Guillaume Faury, CEO of Airbus, is optimistic about the future, though the business is not back to where it was in 2019. From Dubai he told Bloomberg TV that the industry is starting “to see the light at the end of the tunnel” as traffic goes up. As old planes are retired and replaced with for more fuel-efficient ones, he expects smaller business jet sales to recover quicker than big wide-body long-haul planes. For its part, Boeing said that India’s startup Akasa Air had ordered 72 of its 737 MAX planes. The plane-maker also has a contract to convert 11 of Icelandic’s passenger 737s into cargo planes.
In total, manufactures announced over 500 orders at the Middle East airshow. It is a positive signal, but most of the orders are for small cheaper aircraft instead of the impressive wide-body planes like the double-decker Airbus A380 or the Boeing 777.

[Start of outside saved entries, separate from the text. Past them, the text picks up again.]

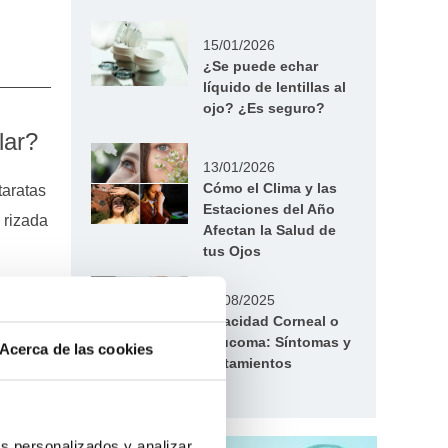
15/01/2026
¿Se puede echar
líquido de lentillas al
ojo? ¿Es seguro?
lar?
13/01/2026
Cómo el Clima y las
taratas
Estaciones del Año
 rizada
Afectan la Salud de
tus Ojos
ar,
20/08/2025
Opacidad Corneal o
Leucoma: Síntomas y
Acerca de las cookies
Tratamientos
tos
s personalizados y analizar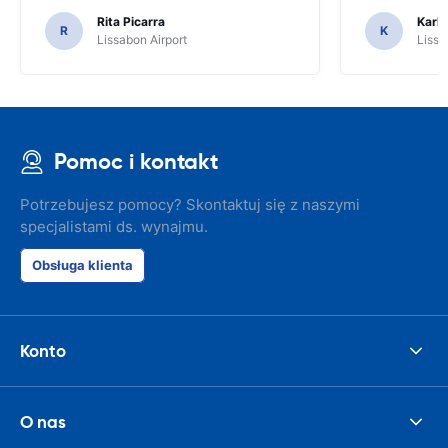
Rita Picarra
Karl 
R
K
Lissabon Airport
Lissa
Pomoc i kontakt
Potrzebujesz pomocy? Skontaktuj się z naszymi
specjalistami ds. wynajmu.
Obsługa klienta
Konto
O nas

One bright spot over the past year has been the growing importance of freight planes. With fewer paying passengers, these planes have been a lifeline to many airlines. With the shipping industry strained and the acknowledgment that global supply chains are not working properly, this could remain a growing business for airlines. The other big lifeline for airlines around the world was government largesse. Many American airlines took advantage of the country’s multibillion bailout funds. Other nations helped out their airlines in the form of loans, credit guarantees or cash infusions. On November 12, Europe’s largest airline, Lufthansa, announced it had repaid all aid money received during the epidemic ahead of schedule. The company had been offered a €9 billion rescue package from a group of European governments. In the end, the company only took €3.8 billion. Though these aid programs and massive borrowing have softened some of the blow, airline industry losses for 2020 were $138 billion (€121.9 billion), according to the International Air Transport Association (IATA) trade organization, which represents 290 airlines comprising 83% of global air traffic. The group expects the losses for this year to come in at around $52 billion and $11.6 billion in 2022.
Overall, for September, the latest month with full data, total demand for passenger air travel was down 53.4% compared with September 2019. It was an improvement on August, but nothing like pre-pandemic growth. Splitting the numbers, international passenger traffic was down 69%. Domestic passenger numbers were better, but still down 24% in the same time. “But generally domestic markets are performing well, again reinforcing our view that once the travel restrictions are removed, we do see strong passenger demand,” IATA’s boss Willie Walsh said at a November 3 press conference.
This year he expects 2.3 billion passengers and 3.4 billion next year, well below 2019’s 4.5 billion. Yet despite this uptick he admits that a sudden rebound is unlikely. “It will take time to recover. Nonetheless, the trends are positive,” he added. How fast airlines and manufactures get back on their feet depends on multiple and mostly unpredictable factors: rising fuel costs, fewer business flights, or a fourth or even fifth wave of COVID-19 with more travel restrictions. In the end, passengers will decide when and how they want to travel to visit family or do business. Airlines can only hope to quickly fill as many seats as possible, which will give them a reason to buy more new planes.